[Document layout detection data]
++++++
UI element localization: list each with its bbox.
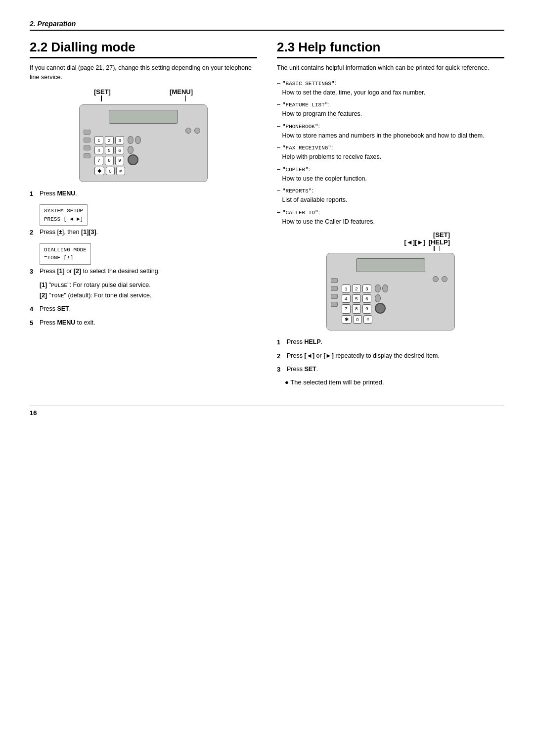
step-2-left: 2 Press [±], then [1][3]. — [30, 228, 257, 237]
device-illustration-right: 1 2 3 4 5 6 7 — [326, 253, 455, 331]
main-content: 2.2 Dialling mode If you cannot dial (pa… — [30, 40, 504, 386]
section-intro-dialling: If you cannot dial (page 21, 27), change… — [30, 63, 257, 82]
right-column: 2.3 Help function The unit contains help… — [277, 40, 504, 386]
set-label: [SET] — [94, 88, 111, 95]
left-column: 2.2 Dialling mode If you cannot dial (pa… — [30, 40, 257, 331]
lcd-display-1: SYSTEM SETUP PRESS [ ◄ ►] — [40, 204, 88, 226]
left-btn-label: [◄][►] — [404, 238, 426, 246]
help-item-reports: –"REPORTS": List of available reports. — [277, 186, 504, 205]
section-header-title: 2. Preparation — [30, 20, 76, 28]
section-intro-help: The unit contains helpful information wh… — [277, 63, 504, 73]
help-btn-label: [HELP] — [429, 238, 450, 246]
menu-label: [MENU] — [170, 88, 193, 95]
page-footer: 16 — [30, 406, 504, 417]
side-buttons — [84, 130, 90, 158]
section-title-help: 2.3 Help function — [277, 40, 504, 58]
footer-page-number: 16 — [30, 409, 37, 417]
step-1-right: 1 Press HELP. — [277, 337, 504, 347]
set-label-right: [SET] — [433, 231, 450, 238]
step-3-bullet: The selected item will be printed. — [285, 378, 504, 386]
help-item-basic: –"BASIC SETTINGS": How to set the date, … — [277, 79, 504, 97]
step-3-left: 3 Press [1] or [2] to select the desired… — [30, 267, 257, 277]
lcd-display-2: DIALLING MODE =TONE [±] — [40, 243, 91, 265]
step-5-left: 5 Press MENU to exit. — [30, 318, 257, 328]
help-item-callerid: –"CALLER ID": How to use the Caller ID f… — [277, 208, 504, 227]
step-2-right: 2 Press [◄] or [►] repeatedly to display… — [277, 351, 504, 361]
help-item-copier: –"COPIER": How to use the copier functio… — [277, 165, 504, 184]
step-3-sub-2: [2] "TONE" (default): For tone dial serv… — [40, 290, 257, 301]
device-diagram-left: [SET] [MENU] — [30, 88, 257, 182]
help-item-feature: –"FEATURE LIST": How to program the feat… — [277, 100, 504, 119]
step-4-left: 4 Press SET. — [30, 304, 257, 314]
step-1-left: 1 Press MENU. — [30, 189, 257, 199]
step-3-sub-1: [1] "PULSE": For rotary pulse dial servi… — [40, 280, 257, 290]
help-items-list: –"BASIC SETTINGS": How to set the date, … — [277, 79, 504, 227]
device-illustration-left: 1 2 3 4 5 6 7 — [79, 104, 208, 182]
side-buttons-right — [331, 278, 338, 307]
section-title-dialling: 2.2 Dialling mode — [30, 40, 257, 58]
device-diagram-right: [SET] [◄][►] [HELP] — [277, 231, 504, 331]
step-3-right: 3 Press SET. — [277, 365, 504, 375]
device-screen-right — [356, 258, 425, 272]
device-screen — [109, 110, 178, 124]
help-item-fax: –"FAX RECEIVING": Help with problems to … — [277, 143, 504, 162]
help-item-phonebook: –"PHONEBOOK": How to store names and num… — [277, 122, 504, 141]
page-header: 2. Preparation — [30, 20, 504, 31]
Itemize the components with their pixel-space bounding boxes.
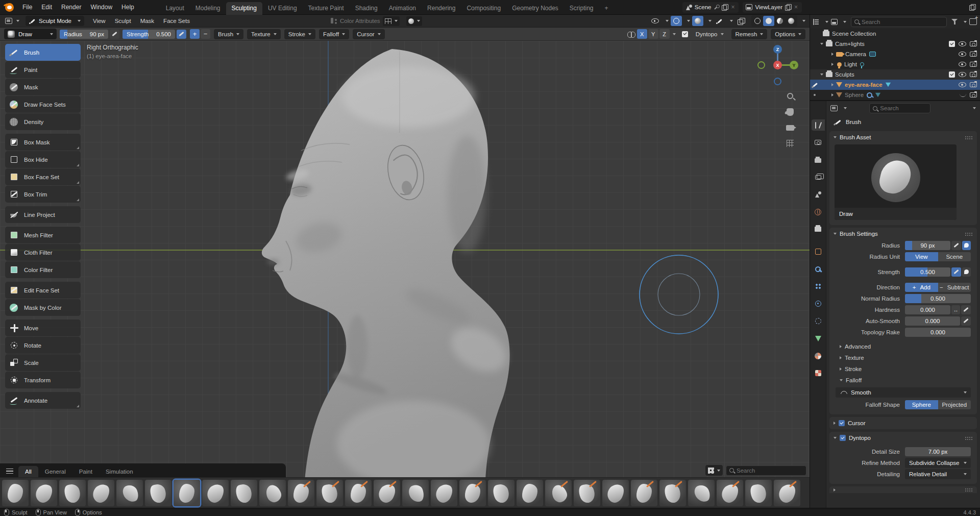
properties-search-input[interactable] [880, 105, 927, 111]
hide-eye-icon[interactable] [959, 41, 966, 46]
tab-scene[interactable] [812, 189, 825, 200]
outliner-row-scene-collection[interactable]: Scene Collection [810, 29, 980, 39]
tool-edit-face-set[interactable]: Edit Face Set [5, 282, 81, 299]
subpanel-texture[interactable]: Texture [829, 352, 977, 363]
brush-thumbnail[interactable] [602, 480, 629, 506]
tab-modifiers[interactable] [812, 263, 825, 275]
brush-thumbnail[interactable] [174, 480, 200, 506]
panel-brush-settings-header[interactable]: Brush Settings [829, 228, 977, 240]
tab-constraints[interactable] [812, 315, 825, 327]
brush-thumbnail[interactable] [517, 480, 543, 506]
mirror-y-button[interactable]: Y [648, 29, 658, 39]
falloff-shape-sphere[interactable]: Sphere [905, 400, 938, 409]
brush-thumbnail[interactable] [545, 480, 572, 506]
menu-render[interactable]: Render [57, 2, 86, 13]
disable-render-icon[interactable] [970, 72, 977, 77]
brush-thumbnail[interactable] [345, 480, 372, 506]
refine-method-dropdown[interactable]: Subdivide Collapse [905, 458, 971, 468]
tool-draw-face-sets[interactable]: Draw Face Sets [5, 96, 81, 113]
brush-thumbnail[interactable] [31, 480, 57, 506]
brush-thumbnail[interactable] [402, 480, 429, 506]
color-attributes-selector[interactable]: Color Attributes [331, 18, 389, 24]
mode-selector[interactable]: Sculpt Mode [26, 16, 84, 26]
brush-thumbnail[interactable] [717, 480, 743, 506]
panel-clipped[interactable] [829, 486, 977, 493]
color-palette-dropdown[interactable] [406, 16, 422, 26]
texture-popover[interactable]: Texture [247, 29, 281, 39]
menu-face-sets[interactable]: Face Sets [159, 16, 194, 26]
sculpt-mesh-head[interactable] [262, 49, 514, 487]
falloff-shape-projected[interactable]: Projected [938, 400, 971, 409]
outliner-row-eye-area-face[interactable]: eye-area-face [810, 80, 980, 90]
tab-output[interactable] [812, 154, 825, 165]
mirror-z-button[interactable]: Z [659, 29, 670, 39]
workspace-tab-modeling[interactable]: Modeling [190, 2, 226, 15]
subpanel-falloff[interactable]: Falloff [829, 375, 977, 386]
brush-thumbnail[interactable] [231, 480, 257, 506]
disable-render-icon[interactable] [970, 41, 977, 46]
xray-toggle-button[interactable] [692, 16, 703, 26]
brush-thumbnail[interactable] [2, 480, 29, 506]
show-overlays-button[interactable] [649, 16, 660, 26]
menu-edit[interactable]: Edit [37, 2, 57, 13]
outliner-row-sculpts[interactable]: Sculpts [810, 69, 980, 80]
workspace-tab-sculpting[interactable]: Sculpting [226, 2, 262, 15]
dyntopo-checkbox[interactable] [840, 435, 846, 441]
tool-annotate[interactable]: Annotate [5, 392, 81, 409]
normal-radius-slider[interactable]: 0.500 [905, 294, 971, 303]
disable-render-icon[interactable] [970, 62, 977, 67]
expand-icon[interactable] [831, 53, 834, 56]
auto-smooth-pressure-button[interactable] [961, 316, 971, 326]
panel-dyntopo-header[interactable]: Dyntopo [829, 432, 977, 444]
tool-move[interactable]: Move [5, 320, 81, 336]
tool-color-filter[interactable]: Color Filter [5, 261, 81, 278]
tool-box-trim[interactable]: Box Trim [5, 186, 81, 203]
brush-thumbnail[interactable] [288, 480, 314, 506]
remove-viewlayer-icon[interactable]: × [793, 4, 799, 11]
direction-subtract[interactable]: −Subtract [938, 283, 971, 292]
remesh-popover[interactable]: Remesh [731, 29, 768, 39]
tool-scale[interactable]: Scale [5, 354, 81, 371]
direction-add-button[interactable]: + [190, 29, 200, 39]
outliner-row-cam-lights[interactable]: Cam+lights [810, 39, 980, 49]
strength-pressure-button[interactable] [177, 30, 186, 39]
workspace-tab-geometry-nodes[interactable]: Geometry Nodes [506, 2, 564, 15]
outliner-row-light[interactable]: Light [810, 59, 980, 69]
brush-thumbnail[interactable] [659, 480, 686, 506]
cursor-checkbox[interactable] [839, 420, 845, 426]
brush-thumbnail[interactable] [202, 480, 229, 506]
expand-icon[interactable] [820, 73, 823, 76]
brush-thumbnail[interactable] [374, 480, 400, 506]
disable-render-icon[interactable] [970, 82, 977, 87]
detailing-dropdown[interactable]: Relative Detail [905, 469, 971, 479]
brush-thumbnail[interactable] [259, 480, 286, 506]
ortho-grid-icon[interactable] [785, 138, 795, 149]
radius-slider[interactable]: Radius 90 px [60, 30, 108, 39]
hide-eye-icon[interactable] [959, 72, 966, 77]
annotate-pen-button[interactable] [714, 16, 725, 26]
brush-thumbnail[interactable] [459, 480, 486, 506]
panel-grip-icon[interactable] [965, 232, 973, 236]
expand-icon[interactable] [831, 93, 834, 96]
disable-render-icon[interactable] [970, 92, 977, 97]
subpanel-advanced[interactable]: Advanced [829, 341, 977, 352]
workspace-tab-animation[interactable]: Animation [383, 2, 422, 15]
brush-size-unified-button[interactable] [962, 241, 971, 250]
stroke-popover[interactable]: Stroke [284, 29, 315, 39]
gizmo-axis-y[interactable]: Y [790, 61, 798, 69]
radius-slider[interactable]: 90 px [905, 241, 950, 250]
menu-view[interactable]: View [88, 16, 110, 26]
brush-thumbnail[interactable] [431, 480, 457, 506]
direction-add[interactable]: +Add [905, 283, 938, 292]
gizmo-axis-x[interactable]: X [773, 61, 782, 69]
tool-box-face-set[interactable]: Box Face Set [5, 168, 81, 185]
viewport-gizmos-button[interactable] [735, 16, 746, 26]
dyntopo-popover[interactable]: Dyntopo [692, 29, 728, 39]
navigation-gizmo[interactable]: Z Y X [757, 45, 798, 86]
shading-wireframe-button[interactable] [752, 16, 763, 26]
gizmo-axis-y-neg[interactable] [757, 61, 765, 69]
outliner-display-icon[interactable] [831, 19, 838, 25]
detail-size-field[interactable]: 7.00 px [905, 447, 971, 456]
brush-thumbnail[interactable] [145, 480, 172, 506]
shelf-tab-paint[interactable]: Paint [72, 466, 99, 477]
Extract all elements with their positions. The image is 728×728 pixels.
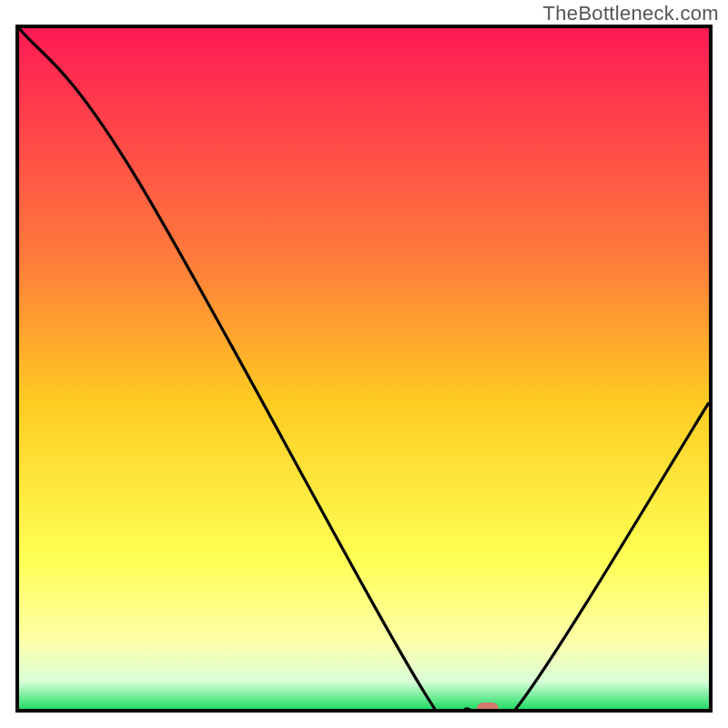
- plot-frame: [15, 25, 713, 713]
- optimal-marker: [477, 703, 499, 713]
- bottleneck-chart-svg: [19, 28, 709, 709]
- chart-container: TheBottleneck.com: [0, 0, 728, 728]
- watermark-text: TheBottleneck.com: [543, 2, 719, 25]
- gradient-background: [19, 28, 709, 709]
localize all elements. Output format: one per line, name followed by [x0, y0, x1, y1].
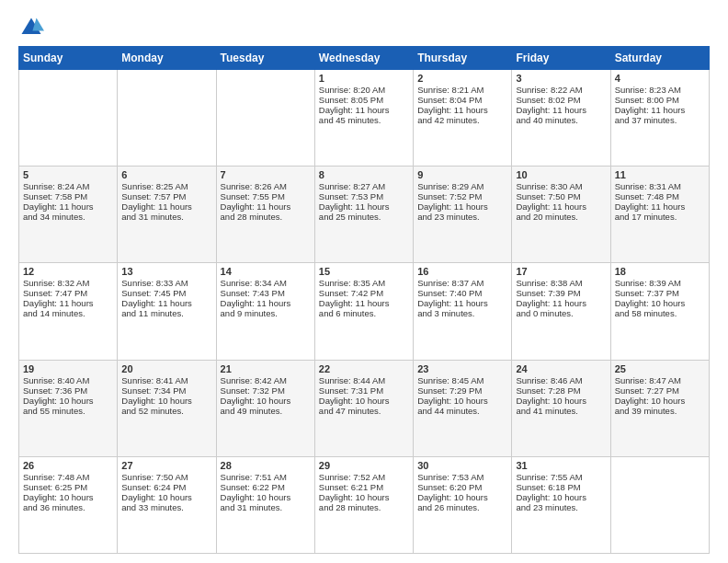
calendar-header-friday: Friday	[512, 47, 610, 70]
calendar-cell: 25Sunrise: 8:47 AMSunset: 7:27 PMDayligh…	[610, 360, 709, 456]
calendar-header-row: SundayMondayTuesdayWednesdayThursdayFrid…	[19, 47, 710, 70]
day-info: Sunset: 7:50 PM	[516, 191, 606, 201]
calendar-header-wednesday: Wednesday	[314, 47, 413, 70]
day-info: Daylight: 11 hours	[221, 201, 311, 212]
day-number: 17	[516, 266, 606, 277]
day-info: and 6 minutes.	[319, 308, 409, 318]
calendar-cell: 5Sunrise: 8:24 AMSunset: 7:58 PMDaylight…	[19, 167, 118, 263]
day-info: Sunrise: 8:39 AM	[615, 278, 705, 288]
calendar-cell: 11Sunrise: 8:31 AMSunset: 7:48 PMDayligh…	[610, 167, 709, 263]
day-info: Daylight: 10 hours	[516, 396, 606, 406]
day-info: and 52 minutes.	[121, 406, 211, 416]
day-number: 31	[516, 460, 606, 471]
day-info: and 37 minutes.	[615, 115, 705, 125]
day-info: Daylight: 10 hours	[615, 396, 705, 406]
day-info: Daylight: 11 hours	[319, 201, 409, 212]
day-info: and 0 minutes.	[516, 308, 606, 318]
calendar-cell: 18Sunrise: 8:39 AMSunset: 7:37 PMDayligh…	[610, 263, 709, 360]
day-info: Sunset: 7:27 PM	[615, 385, 705, 396]
day-info: Daylight: 10 hours	[417, 492, 507, 502]
day-info: Daylight: 11 hours	[319, 105, 409, 115]
day-info: Daylight: 11 hours	[417, 201, 507, 212]
day-info: Daylight: 10 hours	[23, 396, 113, 406]
day-info: Sunrise: 8:41 AM	[121, 375, 211, 385]
day-info: and 36 minutes.	[23, 502, 113, 512]
day-info: Sunrise: 8:46 AM	[516, 375, 606, 385]
calendar-cell: 26Sunrise: 7:48 AMSunset: 6:25 PMDayligh…	[19, 456, 118, 553]
calendar-cell: 13Sunrise: 8:33 AMSunset: 7:45 PMDayligh…	[118, 263, 216, 360]
day-info: and 17 minutes.	[615, 212, 705, 222]
day-info: and 58 minutes.	[615, 308, 705, 318]
day-info: and 33 minutes.	[121, 502, 211, 512]
calendar-cell: 16Sunrise: 8:37 AMSunset: 7:40 PMDayligh…	[414, 263, 512, 360]
day-info: Daylight: 11 hours	[23, 298, 113, 308]
calendar-week-row: 5Sunrise: 8:24 AMSunset: 7:58 PMDaylight…	[19, 167, 710, 263]
day-info: and 26 minutes.	[417, 502, 507, 512]
day-info: Sunset: 7:28 PM	[516, 385, 606, 396]
day-info: Sunset: 6:24 PM	[121, 482, 211, 492]
day-info: Sunrise: 8:45 AM	[417, 375, 507, 385]
calendar-week-row: 26Sunrise: 7:48 AMSunset: 6:25 PMDayligh…	[19, 456, 710, 553]
day-info: Sunset: 6:25 PM	[23, 482, 113, 492]
day-info: and 31 minutes.	[121, 212, 211, 222]
day-info: Daylight: 11 hours	[615, 105, 705, 115]
day-info: Daylight: 10 hours	[121, 492, 211, 502]
day-info: Daylight: 11 hours	[319, 298, 409, 308]
day-info: and 3 minutes.	[417, 308, 507, 318]
calendar-cell: 24Sunrise: 8:46 AMSunset: 7:28 PMDayligh…	[512, 360, 610, 456]
day-info: Sunrise: 8:22 AM	[516, 85, 606, 95]
day-number: 8	[319, 169, 409, 180]
day-info: Sunrise: 8:25 AM	[121, 181, 211, 191]
day-number: 10	[516, 169, 606, 180]
calendar-cell: 31Sunrise: 7:55 AMSunset: 6:18 PMDayligh…	[512, 456, 610, 553]
calendar-cell: 14Sunrise: 8:34 AMSunset: 7:43 PMDayligh…	[216, 263, 314, 360]
day-number: 15	[319, 266, 409, 277]
calendar-cell: 30Sunrise: 7:53 AMSunset: 6:20 PMDayligh…	[414, 456, 512, 553]
calendar-header-sunday: Sunday	[19, 47, 118, 70]
day-info: Sunset: 6:18 PM	[516, 482, 606, 492]
day-info: and 25 minutes.	[319, 212, 409, 222]
day-info: Sunrise: 8:21 AM	[417, 85, 507, 95]
day-number: 29	[319, 460, 409, 471]
day-info: Sunset: 7:29 PM	[417, 385, 507, 396]
day-info: and 55 minutes.	[23, 406, 113, 416]
day-info: Sunset: 8:00 PM	[615, 95, 705, 105]
day-info: Sunrise: 8:23 AM	[615, 85, 705, 95]
day-info: Daylight: 10 hours	[417, 396, 507, 406]
calendar-cell: 28Sunrise: 7:51 AMSunset: 6:22 PMDayligh…	[216, 456, 314, 553]
calendar-week-row: 12Sunrise: 8:32 AMSunset: 7:47 PMDayligh…	[19, 263, 710, 360]
day-info: Sunset: 6:22 PM	[221, 482, 311, 492]
day-info: Daylight: 11 hours	[121, 298, 211, 308]
day-info: Daylight: 11 hours	[516, 298, 606, 308]
day-info: Sunset: 6:21 PM	[319, 482, 409, 492]
day-info: Daylight: 11 hours	[615, 201, 705, 212]
day-info: Sunrise: 8:20 AM	[319, 85, 409, 95]
day-info: Daylight: 11 hours	[23, 201, 113, 212]
day-number: 18	[615, 266, 705, 277]
day-info: Sunrise: 8:40 AM	[23, 375, 113, 385]
day-info: Sunset: 7:57 PM	[121, 191, 211, 201]
calendar-cell: 6Sunrise: 8:25 AMSunset: 7:57 PMDaylight…	[118, 167, 216, 263]
day-info: Sunrise: 7:50 AM	[121, 472, 211, 482]
day-info: Daylight: 10 hours	[319, 492, 409, 502]
calendar-cell: 3Sunrise: 8:22 AMSunset: 8:02 PMDaylight…	[512, 70, 610, 167]
day-info: Sunrise: 8:24 AM	[23, 181, 113, 191]
calendar-week-row: 19Sunrise: 8:40 AMSunset: 7:36 PMDayligh…	[19, 360, 710, 456]
day-info: and 41 minutes.	[516, 406, 606, 416]
day-info: Sunset: 8:05 PM	[319, 95, 409, 105]
day-number: 16	[417, 266, 507, 277]
day-number: 28	[221, 460, 311, 471]
day-info: Sunset: 7:42 PM	[319, 288, 409, 298]
day-number: 9	[417, 169, 507, 180]
calendar-cell	[216, 70, 314, 167]
day-number: 25	[615, 363, 705, 374]
calendar-week-row: 1Sunrise: 8:20 AMSunset: 8:05 PMDaylight…	[19, 70, 710, 167]
calendar-cell: 20Sunrise: 8:41 AMSunset: 7:34 PMDayligh…	[118, 360, 216, 456]
day-info: and 20 minutes.	[516, 212, 606, 222]
day-number: 22	[319, 363, 409, 374]
day-number: 6	[121, 169, 211, 180]
day-info: and 49 minutes.	[221, 406, 311, 416]
day-info: Sunset: 7:39 PM	[516, 288, 606, 298]
day-info: Sunset: 7:34 PM	[121, 385, 211, 396]
day-number: 12	[23, 266, 113, 277]
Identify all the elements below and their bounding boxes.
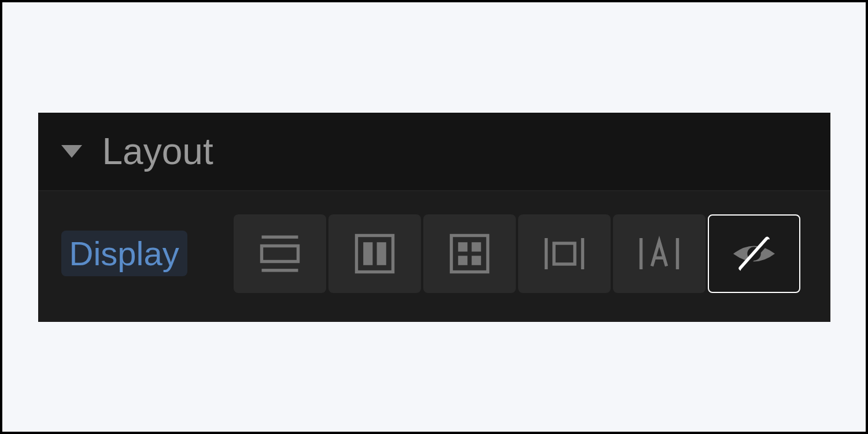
++++++
### Problem description
Write out each line above that contains the word "scene".

### Answer below
tab-scene[interactable] [812, 189, 825, 200]
outliner-row-scene-collection[interactable]: Scene Collection [810, 29, 980, 39]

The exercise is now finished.